I design books like Dogs in the Vineyard and The Mountain Witch.
Betsi-G
Member

Posts: 13


« Reply #2 on: March 25, 2005, 06:32:50 AM »

I think this is definitely runnable, and I like the complexity of it. It might be a little too complex for a first session, but that all depends on your players.

Personally, I don't quite grok this part "Brother Ezekiel is guilty of lingering on the earth after his time, and haunting Steward Cuthbert, seeking vengeance." in that I generally consider sins to be best as something fairly easily definable under the eight basic sins of Violence, Sex, Deceit, Disunity, Blasphemy, Apostasy, Worldliness, and or Faithlessness. I might modify it to include that he's committed violence against Steward Cuthbert, or has committed Disunity for seeking the vengeance.

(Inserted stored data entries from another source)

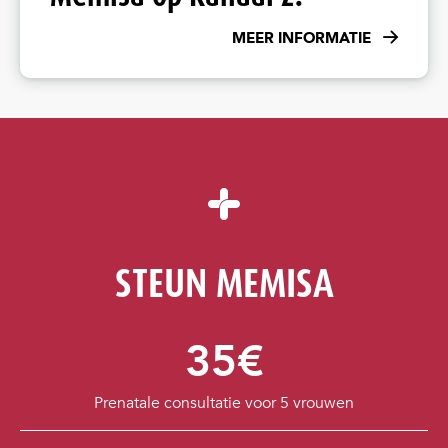
MEER INFORMATIE
STEUN MEMISA
35€
Prenatale consultatie voor 5 vrouwen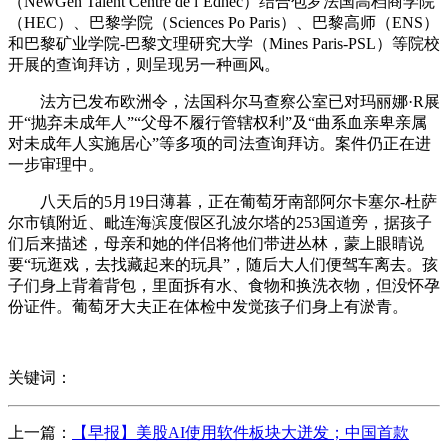
（NewGen Talent Centre de l’Edhec）结合包罗法国高档商学院
（HEC）、巴黎学院（Sciences Po Paris）、巴黎高师（ENS）
和巴黎矿业学院-巴黎文理研究大学（Mines Paris-PSL）等院校
开展的查询拜访，则呈现另一种画风。
法方已发布欧洲令，法国科尔马查察公室已对玛丽娜·R展
开“抛弃未成年人”“父母不履行管辖权利”及“曲系血亲卑亲属
对未成年人实施居心”等多项的司法查询拜访。案件仍正在进
一步审理中。
八天后的5月19日薄暮，正在葡萄牙南部阿尔卡塞尔-杜萨
尔市镇附近、毗连海滨度假区孔波尔塔的253国道旁，据孩子
们后来描述，母亲和她的伴侣将他们带进丛林，蒙上眼睛说
要“玩逛戏，去找藏起来的玩具”，随后大人们便驾车离去。孩
子们身上背着背包，里面拆有水、食物和换洗衣物，但没怀孕
份证件。葡萄牙大夫正在体检中发觉孩子们身上有淤青。
关键词：
上一篇：
【早报】美股AI使用软件板块大迸发；中国首款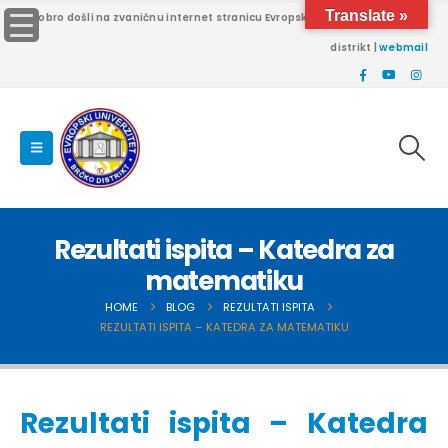
Translate »
Dobro došli na zvaničnu internet stranicu Evropskog univerziteta Brčko
distrikt |
webmail
Rezultati ispita – Katedra za
matematiku
HOME
BLOG
REZULTATI ISPITA
REZULTATI ISPITA – KATEDRA ZA MATEMATIKU
Rezultati ispita – Katedra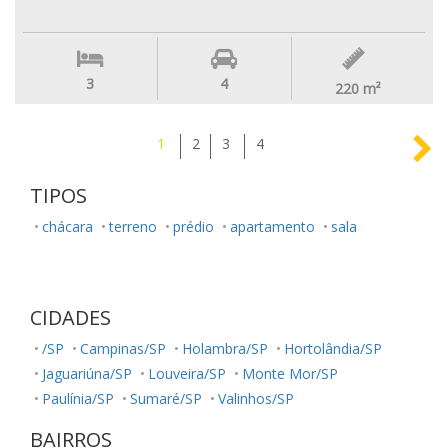
3
4
220
m²
1
2
3
4
TIPOS
chácara
terreno
prédio
apartamento
sala
CIDADES
/SP
Campinas/SP
Holambra/SP
Hortolândia/SP
Jaguariúna/SP
Louveira/SP
Monte Mor/SP
Paulínia/SP
Sumaré/SP
Valinhos/SP
BAIRROS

But I think partly the campaign I'm playing isn't much with heavy supernatural influence. Ghosts havn't been and issue, and basically if supernatural things do happen, my player tend to point and yell 'DEMON!'... so in the campaign I'm playing at least it would make more sense for Br. Ezekial to have committed some sin in his last moments, and the demons gave him the power to linger as a ghost.

DitV is a pretty fluid, open-to-interpretation game though, so if you think this feels right in your world, that's fine. I just thought I'd shine a little light on it, see if that really felt right for you.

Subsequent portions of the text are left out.